Das BMF hat den Referentenentwurf zum Jahressteuergesetz (JStG) 2013 erstellt, der am 25.04.2012 durch Kabinettsbeschluss auf den parlamentarischen Weg gebracht werden soll und - sofern nichts anderes vermerkt - am 01.01.2013 oder ab dem Veranlagungszeitraum 2013 in Kraft treten soll.

Da die Neuregelungen zu den einzelnen Steuerarten und Verfahrensvorschriften sehr umfassend sind, werden sie aus Platzgründen nur punktuell dargestellt.

Änderungen bei der Umsatzsteuer

  • Bei Leistungen an juristische Personen, die sowohl unternehmerisch als auch nichtunternehmerisch tätig sind, richtet sich der Leistungsort insgesamt nach ihrem Sitz. Etwas anderes gilt nur, wenn der Bezug der Leistung für den privaten Bedarf des Personals erfolgt; hier bestimmt sich der Leistungsort nach dem Sitz des leistenden Unternehmers.
  • Die langfristige Vermietung eines Sportboots an Nichtunternehmer erfolgt an dem Ort, an dem das Sportboot dem Leistungsempfänger zur Verfügung gestellt wird. Bei der langfristigen Vermietung von Beförderungsmitteln an Nichtunternehmer wird der Leistungsort an den Wohnsitz oder den Sitz des Leistungsempfängers verlagert.
  • Umsätze von Blinden sind befreit, wenn diese nicht mehr als zwei Arbeitnehmer beschäftigen. Nicht als Arbeitnehmer gilt neben dem Ehegatten künftig auch der eingetragene Lebenspartner.
  • Ein Unternehmer ist auch dann im Ausland ansässig, wenn er dort den Sitz seiner wirtschaftlichen Tätigkeit, seine Geschäftsleitung oder eine feste Niederlassung und im Inland nur einen Wohnsitz hat. Ansonsten ist er im Inland ansässig.
  • Das Recht für die Rechnungsstellung richtet sich EU-weit nach den Vorschriften des Mitgliedstaates, in dem der Umsatz ausgeführt wird.
  • Der Anspruch auf Vorsteuerabzug aus dem innergemeinschaftlichen Erwerb von Gegenständen für das Unternehmen wird auf die Fälle eingeschränkt, in denen der innergemeinschaftliche Erwerb in Deutschland bewirkt wird. 
  • Eine komplette Neufassung befreit Bildungsleistungen, die erbracht werden durch

 

 

  • Einrichtungen des öffentlichen Rechts,
  • Ersatzschulen, die staatlich genehmigt oder nach Landesrecht erlaubt sind,
  • andere Einrichtungen mit vergleichbarer Zielsetzung, worunter auch selbständige Lehrer fallen können, sowie
  • Privatlehrer.

 

Änderungen bei der Abgabenordnung

  • Die Deutsche Rentenversicherung Knappschaft-Bahn-See zieht als bundesweit zuständige Einzugsstelle für die Sozialabgaben aus den Arbeitsentgelten für geringfügige Beschäftigungsverhältnisse auch die einheitliche Pauschsteuer ein.
  • Die Verwaltungskompetenz für die Versicherungsteuer und die Verwaltungs- und Ertragskompetenz für die Kfz-Steuer sind auf den Bund übergegangen.
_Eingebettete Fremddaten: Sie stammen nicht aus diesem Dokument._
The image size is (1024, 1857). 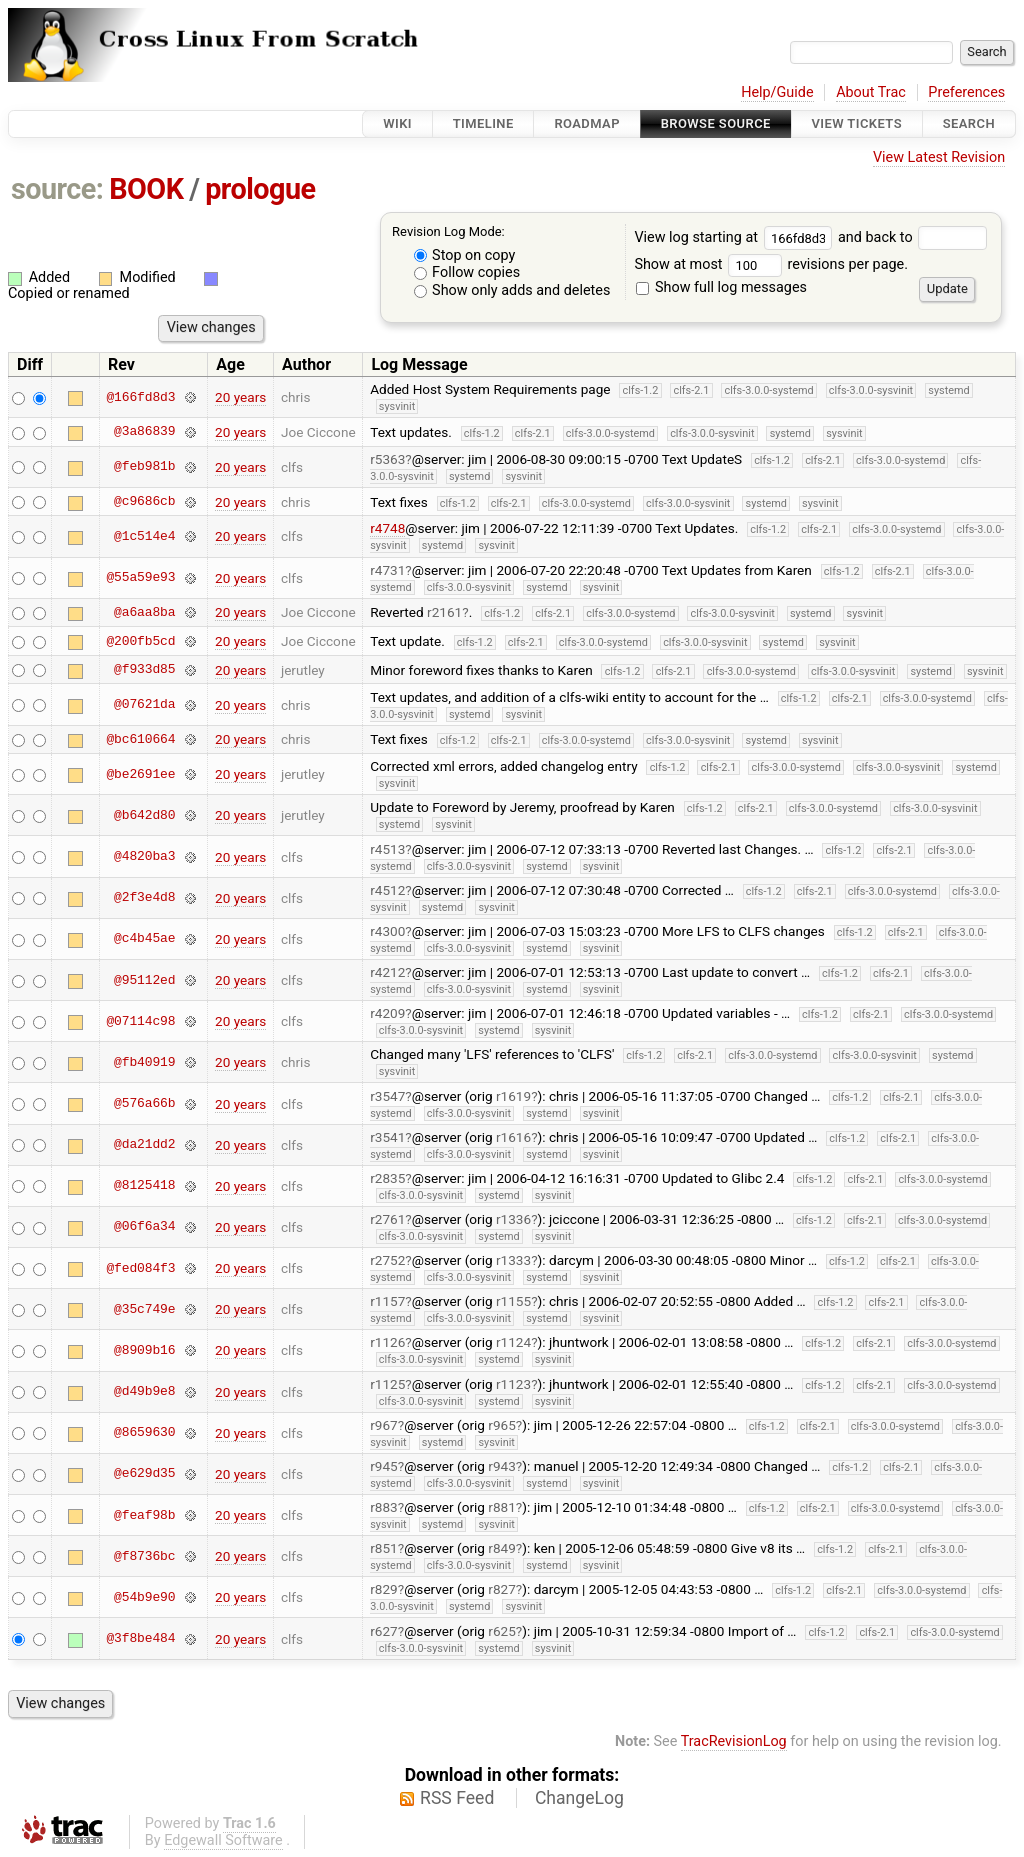 I want to click on @8909b16, so click(x=144, y=1350).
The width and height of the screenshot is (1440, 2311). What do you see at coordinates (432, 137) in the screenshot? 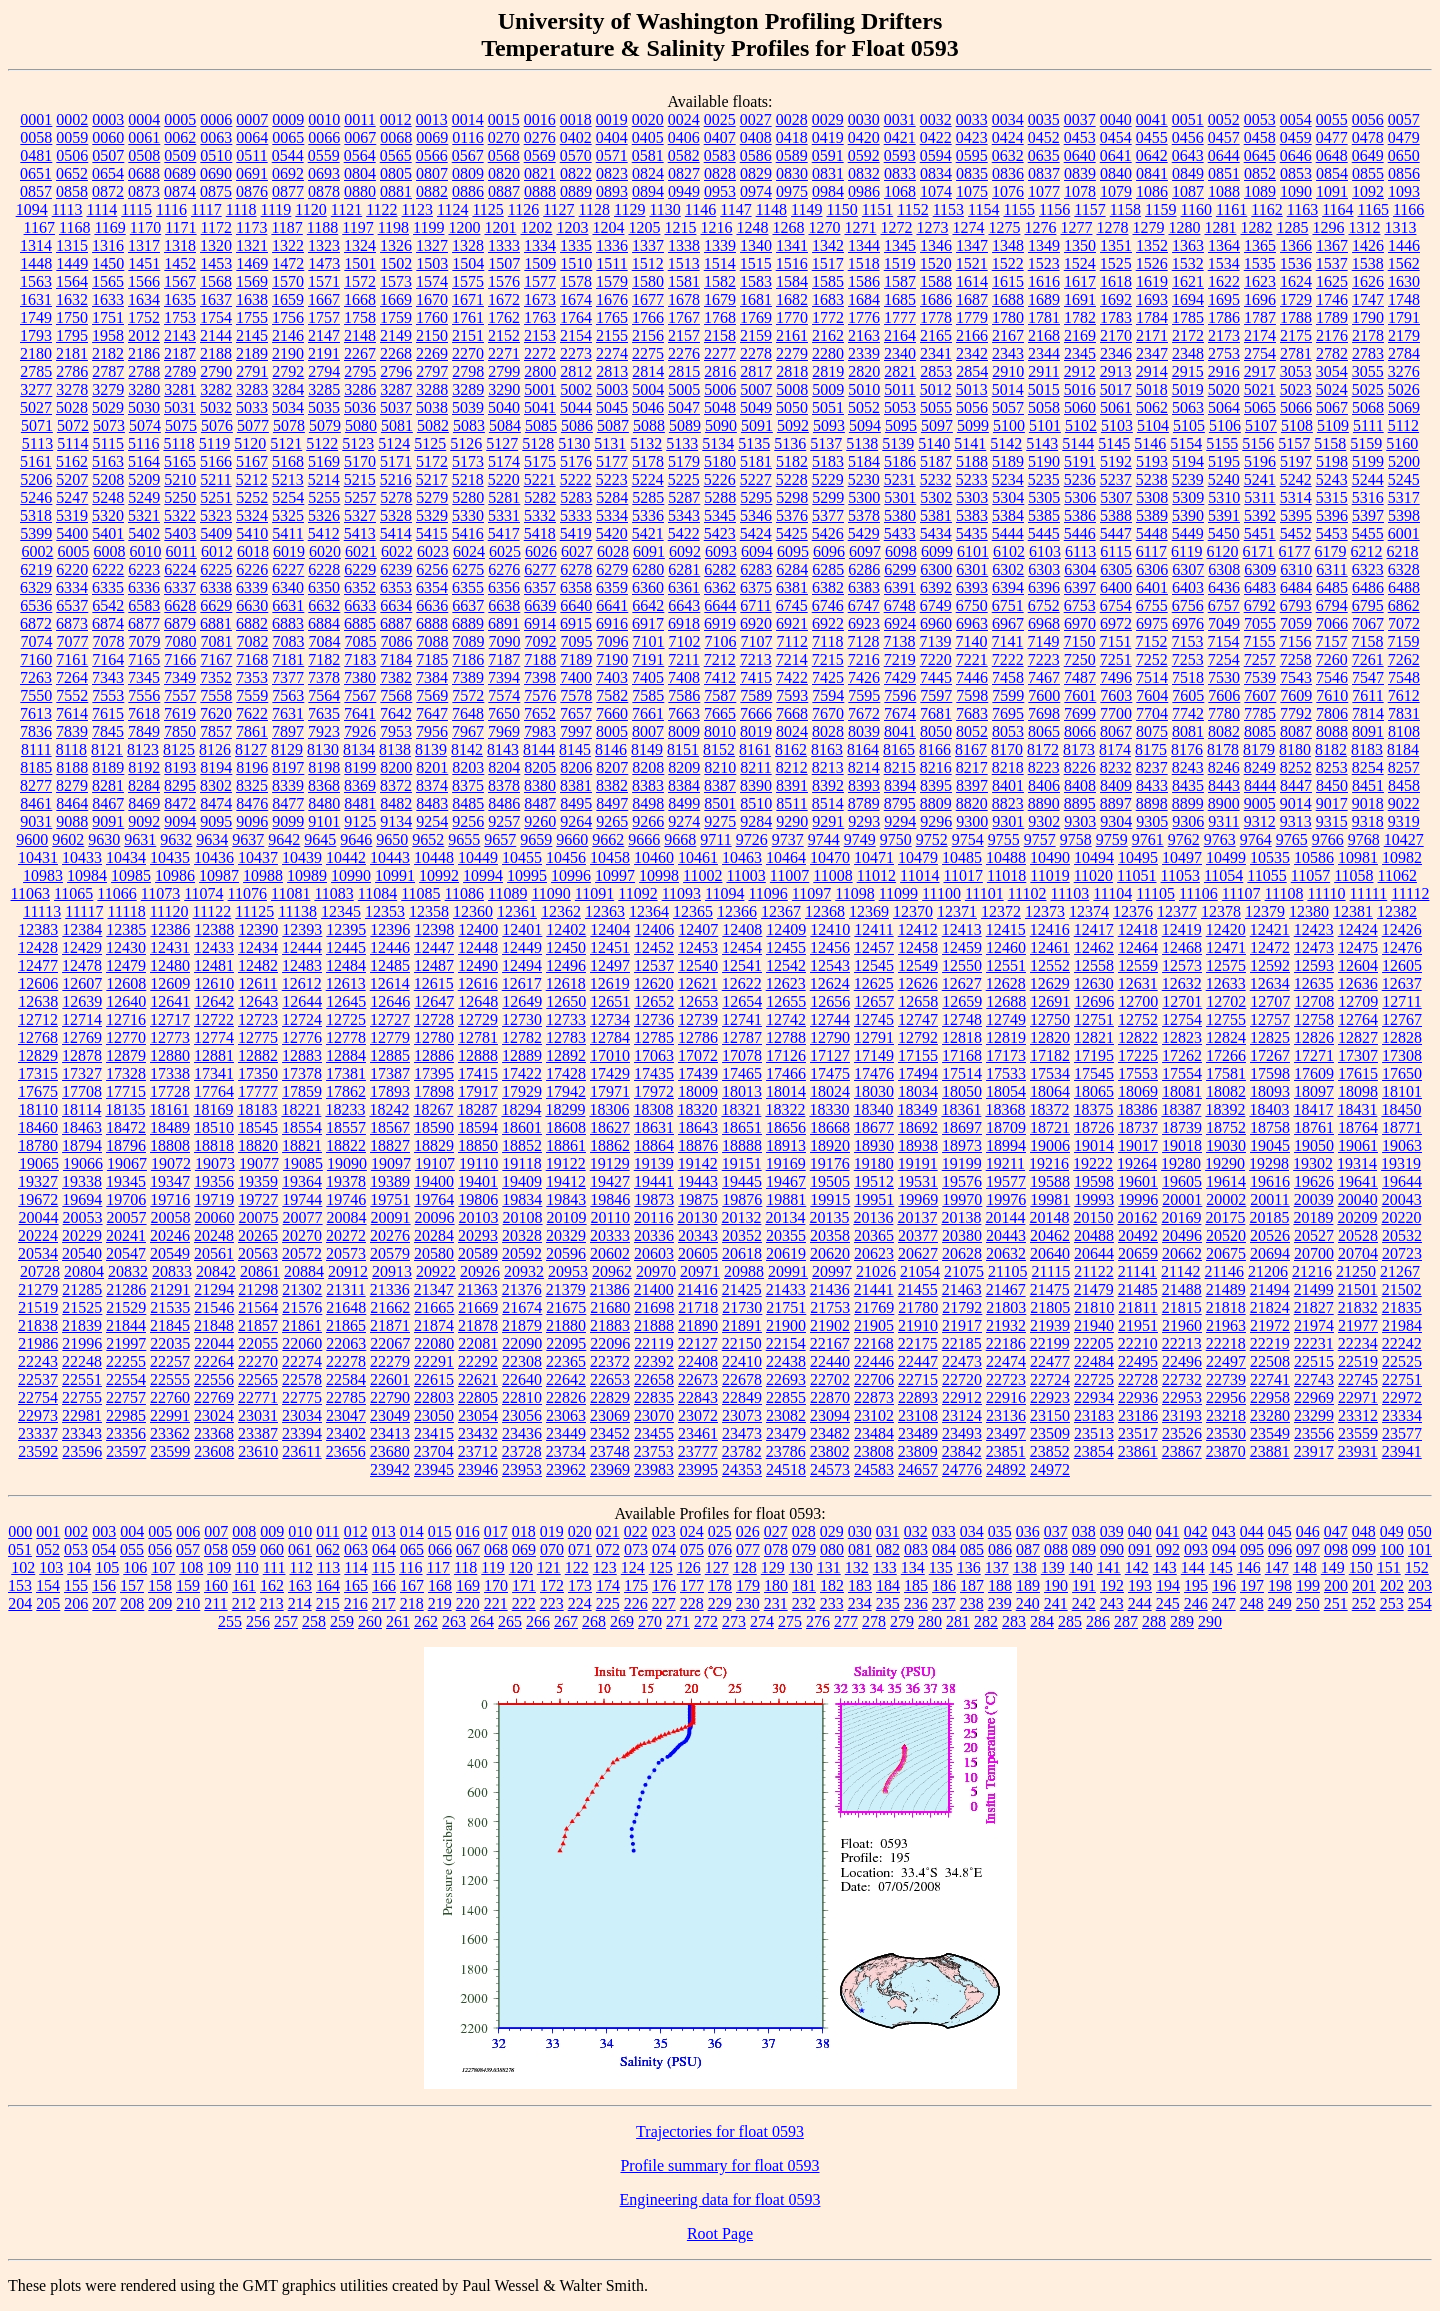 I see `0069` at bounding box center [432, 137].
Daher bedürfen Rechtsverordnungen insoweit nicht der Zustimmung des Bundesrates.
  • Wenden sich Körperschaften aktiv gegen die freiheitlich demokratische Grundordnung, werden sie nicht als gemeinnützige Körperschaft anerkannt; sie erhalten keine Steuervergünstigungen. Besteht nur ein Verdacht der Verfassungsfeindlichkeit und wird die Körperschaft nur als Verdachtsfall im Verfassungsschutzbericht erwähnt, ist nicht aufgrund des Verdachts die Gemeinnützigkeit zu versagen.
  • Künftig muss eine Finanzbehörde auch dann zuerst ein Auskunftsersuchen gegenüber der Bank stellen, wenn ihr die Konto- oder Depotbeziehung bereits bekannt ist und sie lediglich Kontoauszüge oder ähnliche Dokumente einsehen will.
  • Werden Sachverständige, die nicht Beteiligte oder für Beteiligte auskunftspflichtig sind, von der Finanzbehörde zu Beweiszwecken herangezogen, erhalten sie auf Antrag eine Vergütung. Es besteht aber kein Entschädigungsanspruch, wenn eine Person die Vorlagepflicht für den Beteiligten zu erfüllen hat.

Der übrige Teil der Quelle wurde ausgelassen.